🤖 AI Summary
This work addresses the limitation in conventional data-parallel training where all GPU replicas employ an identical learning rate, thereby constraining optimization efficacy and generalization. The authors propose Hyperparameter Divergent Ensemble Training (HDET), a novel approach that leverages existing data-parallel replicas to explore diverse learning rates across alternating divergence and convergence phases—without incurring any communication overhead. A gradient-free meta-controller dynamically adjusts the base learning rate schedule based on inter-replica loss discrepancies. HDET seamlessly integrates with mainstream schedulers such as PyTorch’s OneCycleLR and requires no additional training or hyperparameter tuning, yet consistently enhances optimization quality and generalization performance of large models. The method is also extensible to other scalar hyperparameters.
📝 Abstract
Training large neural networks with data-parallel stochastic gradient descent allocates N GPU replicas to compute effectively identical updates -- a practice that leaves the rich space of learning rate configurations entirely unexplored during training. We propose Hyperparameter-Divergent Ensemble Training (HDET), a method that repurposes these replicas for simultaneous learning rate exploration at negligible communication overhead. HDET operates in alternating phases: a fan-out stage in which replicas train independently under a structured, symmetric spread of learning rates, and a converge stage in which parameters are averaged across all replicas via AllReduce every T steps. Building on this ensemble substrate, we further propose an automatic learning rate (auto-LR) controller that treats the relative training loss across replicas as a performance signal, updating the shared base schedule toward higher-performing configurations via a momentum-based gradient-free meta-update. The combined method produces a self-adapting learning rate schedule that improves both optimization quality and generalization without additional hyperparameter sweeps or training budget.

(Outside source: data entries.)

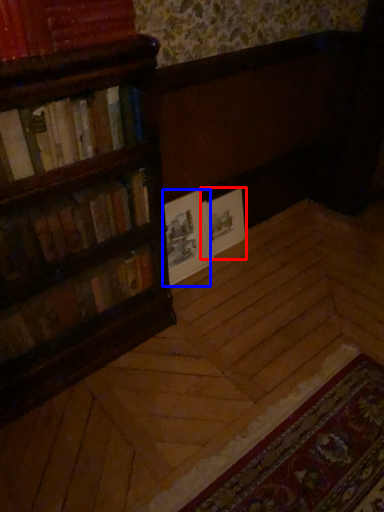 Question: Which point is closer to the camera, book cover (highlighted by a red box) or paperback book (highlighted by a blue box)?

Choices:
 (A) book cover
 (B) paperback book

Answer: (B) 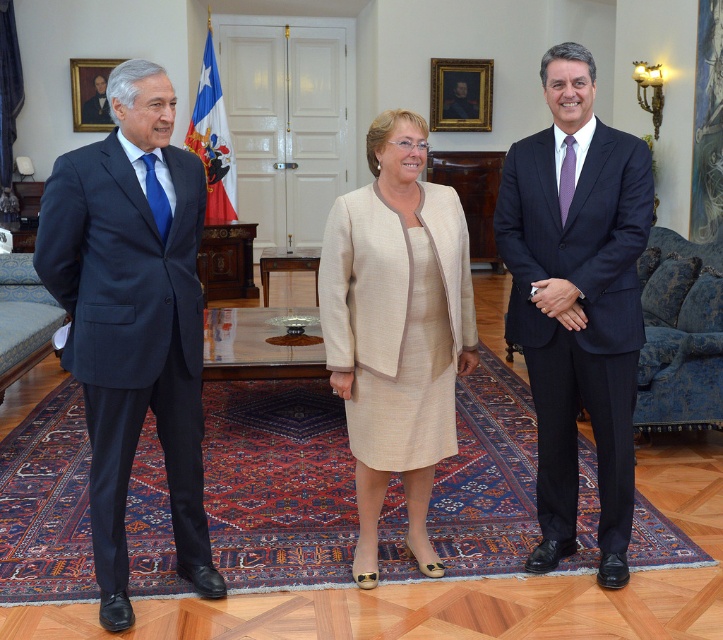 You are an event planner arranging a photoshoot in this room. You need to position a large backdrop to the right of both the matte black suit at left and the beige textured suit at center. Based on their current positions, which person should you place the backdrop to the right of?

The backdrop should be placed to the right of the beige textured suit at center because the matte black suit at left is positioned to the left of the beige textured suit at center, making the beige textured suit the furthest to the right between the two.

You are standing in the room and want to place a small object at point [132,317]. Which person is closest to that point?

The point [132,317] is on the matte black suit at left, so the person on the left is closest to that point. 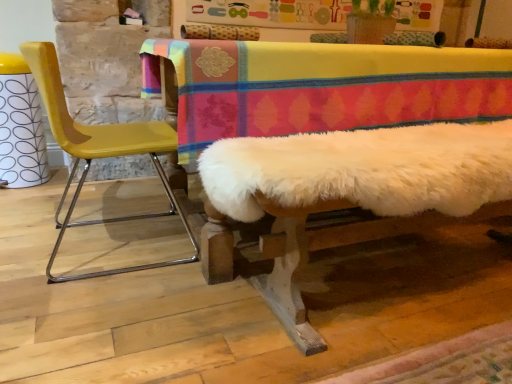 Describe the element at coordinates (98, 152) in the screenshot. I see `yellow fabric chair at left` at that location.

You are a GUI agent. You are given a task and a screenshot of the screen. Output one action in this format:
    pyautogui.click(x=<x>, y=<y>)
    Task: Click on the yellow fabric chair at left
    The height and width of the screenshot is (384, 512).
    Given the screenshot: What is the action you would take?
    pyautogui.click(x=98, y=152)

Crucially, the framework generalizes beyond learning rate: any scalar hyperparameter that does not alter model architecture -- such as dropout rate, attention scale temperature, or weight-decay coefficient -- can be explored across replicas using the same fan-out/converge protocol, with inter-replica loss differences serving as zero-order hypergradients that guide the search direction. HDET is implemented as a drop-in replacement for PyTorch's OneCycleLR scheduler, requiring no changes to model architecture, optimizer, or data pipeline.